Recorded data
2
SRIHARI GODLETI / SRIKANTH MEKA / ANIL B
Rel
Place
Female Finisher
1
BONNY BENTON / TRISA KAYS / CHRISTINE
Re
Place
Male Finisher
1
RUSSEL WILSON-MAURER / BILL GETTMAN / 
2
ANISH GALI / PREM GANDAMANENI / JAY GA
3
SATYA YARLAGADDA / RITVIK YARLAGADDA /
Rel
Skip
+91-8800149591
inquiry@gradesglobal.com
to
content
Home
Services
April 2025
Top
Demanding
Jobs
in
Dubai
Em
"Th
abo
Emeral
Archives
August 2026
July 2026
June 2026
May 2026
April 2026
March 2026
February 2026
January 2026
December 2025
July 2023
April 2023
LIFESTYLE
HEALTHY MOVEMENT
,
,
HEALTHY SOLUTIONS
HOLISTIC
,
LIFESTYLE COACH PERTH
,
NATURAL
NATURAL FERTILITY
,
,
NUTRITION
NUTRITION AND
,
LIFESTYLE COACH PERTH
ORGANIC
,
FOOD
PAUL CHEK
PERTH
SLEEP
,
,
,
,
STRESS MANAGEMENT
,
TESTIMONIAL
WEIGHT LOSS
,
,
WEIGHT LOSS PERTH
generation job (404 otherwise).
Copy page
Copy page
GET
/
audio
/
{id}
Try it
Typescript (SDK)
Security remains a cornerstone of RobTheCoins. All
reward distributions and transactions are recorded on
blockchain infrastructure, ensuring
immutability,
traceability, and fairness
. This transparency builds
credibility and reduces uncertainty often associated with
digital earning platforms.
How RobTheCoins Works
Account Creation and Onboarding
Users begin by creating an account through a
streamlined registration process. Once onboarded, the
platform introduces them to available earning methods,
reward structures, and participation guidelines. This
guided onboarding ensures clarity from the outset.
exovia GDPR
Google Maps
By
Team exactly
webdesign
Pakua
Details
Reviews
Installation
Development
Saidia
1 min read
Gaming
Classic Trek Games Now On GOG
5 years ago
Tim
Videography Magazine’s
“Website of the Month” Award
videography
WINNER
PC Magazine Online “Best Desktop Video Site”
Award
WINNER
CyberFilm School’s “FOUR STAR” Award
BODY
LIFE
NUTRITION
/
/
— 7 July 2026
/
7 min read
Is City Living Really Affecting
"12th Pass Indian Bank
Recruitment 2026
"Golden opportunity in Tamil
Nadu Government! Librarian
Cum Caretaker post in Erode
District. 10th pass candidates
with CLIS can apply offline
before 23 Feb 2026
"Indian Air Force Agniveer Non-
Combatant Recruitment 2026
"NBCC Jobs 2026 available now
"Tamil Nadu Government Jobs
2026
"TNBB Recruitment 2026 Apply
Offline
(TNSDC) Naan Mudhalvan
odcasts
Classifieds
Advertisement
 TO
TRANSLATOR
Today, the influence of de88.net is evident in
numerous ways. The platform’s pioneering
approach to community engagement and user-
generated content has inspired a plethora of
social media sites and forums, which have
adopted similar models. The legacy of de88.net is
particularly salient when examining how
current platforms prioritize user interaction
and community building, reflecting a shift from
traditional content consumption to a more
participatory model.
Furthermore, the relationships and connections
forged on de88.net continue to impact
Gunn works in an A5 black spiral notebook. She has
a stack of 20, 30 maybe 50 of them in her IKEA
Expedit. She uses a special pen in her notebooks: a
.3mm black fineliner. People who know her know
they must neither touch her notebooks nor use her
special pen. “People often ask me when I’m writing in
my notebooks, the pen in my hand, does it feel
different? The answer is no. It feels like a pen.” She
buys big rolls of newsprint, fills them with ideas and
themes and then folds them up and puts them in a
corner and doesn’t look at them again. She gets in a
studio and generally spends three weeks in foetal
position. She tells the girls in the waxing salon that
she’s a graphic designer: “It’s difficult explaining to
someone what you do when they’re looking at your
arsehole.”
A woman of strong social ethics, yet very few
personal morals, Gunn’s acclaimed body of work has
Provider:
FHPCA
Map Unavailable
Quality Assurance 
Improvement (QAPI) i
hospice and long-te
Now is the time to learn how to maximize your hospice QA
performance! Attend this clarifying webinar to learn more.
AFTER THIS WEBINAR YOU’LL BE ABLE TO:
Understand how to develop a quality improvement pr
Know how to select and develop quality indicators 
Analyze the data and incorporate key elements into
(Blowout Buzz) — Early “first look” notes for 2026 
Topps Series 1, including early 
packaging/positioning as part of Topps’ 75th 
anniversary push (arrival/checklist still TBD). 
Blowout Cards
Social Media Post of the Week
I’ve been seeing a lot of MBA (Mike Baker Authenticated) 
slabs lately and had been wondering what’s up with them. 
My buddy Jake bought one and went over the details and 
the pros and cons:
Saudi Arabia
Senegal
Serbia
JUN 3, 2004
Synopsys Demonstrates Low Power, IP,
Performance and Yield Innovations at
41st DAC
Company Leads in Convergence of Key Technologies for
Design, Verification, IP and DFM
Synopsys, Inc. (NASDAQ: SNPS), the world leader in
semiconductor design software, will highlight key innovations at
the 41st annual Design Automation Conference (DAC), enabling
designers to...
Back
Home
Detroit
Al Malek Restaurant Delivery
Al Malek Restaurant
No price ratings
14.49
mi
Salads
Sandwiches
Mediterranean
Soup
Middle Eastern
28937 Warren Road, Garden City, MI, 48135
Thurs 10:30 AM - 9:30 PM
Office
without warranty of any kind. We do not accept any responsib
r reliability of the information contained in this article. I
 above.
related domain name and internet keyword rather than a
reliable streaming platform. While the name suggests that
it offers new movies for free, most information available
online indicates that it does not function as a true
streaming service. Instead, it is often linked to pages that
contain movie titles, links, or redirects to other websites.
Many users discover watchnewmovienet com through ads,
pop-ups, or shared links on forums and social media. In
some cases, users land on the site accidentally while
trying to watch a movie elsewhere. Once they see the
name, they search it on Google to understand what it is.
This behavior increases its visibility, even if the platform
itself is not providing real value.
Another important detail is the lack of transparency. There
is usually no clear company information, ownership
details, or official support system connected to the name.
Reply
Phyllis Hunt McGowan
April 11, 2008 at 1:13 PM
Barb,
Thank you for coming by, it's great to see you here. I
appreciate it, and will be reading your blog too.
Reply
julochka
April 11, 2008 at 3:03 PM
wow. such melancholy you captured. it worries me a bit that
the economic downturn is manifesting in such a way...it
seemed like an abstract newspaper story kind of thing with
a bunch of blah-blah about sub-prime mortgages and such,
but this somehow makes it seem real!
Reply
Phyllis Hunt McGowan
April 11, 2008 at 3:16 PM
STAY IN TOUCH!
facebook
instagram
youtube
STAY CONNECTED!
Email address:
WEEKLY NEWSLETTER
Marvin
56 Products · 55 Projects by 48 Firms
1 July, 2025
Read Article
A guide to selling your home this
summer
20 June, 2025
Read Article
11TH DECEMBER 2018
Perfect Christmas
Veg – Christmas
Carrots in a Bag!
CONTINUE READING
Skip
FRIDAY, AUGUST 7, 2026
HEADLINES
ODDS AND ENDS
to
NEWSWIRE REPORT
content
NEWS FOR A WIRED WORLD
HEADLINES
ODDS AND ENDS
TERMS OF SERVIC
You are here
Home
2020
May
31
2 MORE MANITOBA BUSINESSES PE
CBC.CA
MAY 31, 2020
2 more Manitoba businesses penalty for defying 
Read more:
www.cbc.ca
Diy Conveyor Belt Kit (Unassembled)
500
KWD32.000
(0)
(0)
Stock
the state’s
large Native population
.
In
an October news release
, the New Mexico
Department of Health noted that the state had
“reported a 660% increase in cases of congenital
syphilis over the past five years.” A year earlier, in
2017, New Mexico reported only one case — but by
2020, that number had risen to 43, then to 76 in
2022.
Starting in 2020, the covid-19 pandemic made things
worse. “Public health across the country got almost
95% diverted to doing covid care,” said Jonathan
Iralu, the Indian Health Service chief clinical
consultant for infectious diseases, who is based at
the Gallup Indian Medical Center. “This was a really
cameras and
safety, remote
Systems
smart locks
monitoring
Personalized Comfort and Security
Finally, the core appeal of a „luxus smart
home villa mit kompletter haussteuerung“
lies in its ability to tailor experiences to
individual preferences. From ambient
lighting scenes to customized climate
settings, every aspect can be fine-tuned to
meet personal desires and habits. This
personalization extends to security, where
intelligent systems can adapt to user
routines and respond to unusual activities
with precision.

• **Task to carry out**
In the data above, retype exactly and only the lines between the one holding "online indicates that" and the one holding "11TH DECEMBER 2018", inclusive.

• **Result below**
online indicates that it does not function as a true
streaming service. Instead, it is often linked to pages that
contain movie titles, links, or redirects to other websites.
Many users discover watchnewmovienet com through ads,
pop-ups, or shared links on forums and social media. In
some cases, users land on the site accidentally while
trying to watch a movie elsewhere. Once they see the
name, they search it on Google to understand what it is.
This behavior increases its visibility, even if the platform
itself is not providing real value.
Another important detail is the lack of transparency. There
is usually no clear company information, ownership
details, or official support system connected to the name.
Reply
Phyllis Hunt McGowan
April 11, 2008 at 1:13 PM
Barb,
Thank you for coming by, it's great to see you here. I
appreciate it, and will be reading your blog too.
Reply
julochka
April 11, 2008 at 3:03 PM
wow. such melancholy you captured. it worries me a bit that
the economic downturn is manifesting in such a way...it
seemed like an abstract newspaper story kind of thing with
a bunch of blah-blah about sub-prime mortgages and such,
but this somehow makes it seem real!
Reply
Phyllis Hunt McGowan
April 11, 2008 at 3:16 PM
STAY IN TOUCH!
facebook
instagram
youtube
STAY CONNECTED!
Email address:
WEEKLY NEWSLETTER
Marvin
56 Products · 55 Projects by 48 Firms
1 July, 2025
Read Article
A guide to selling your home this
summer
20 June, 2025
Read Article
11TH DECEMBER 2018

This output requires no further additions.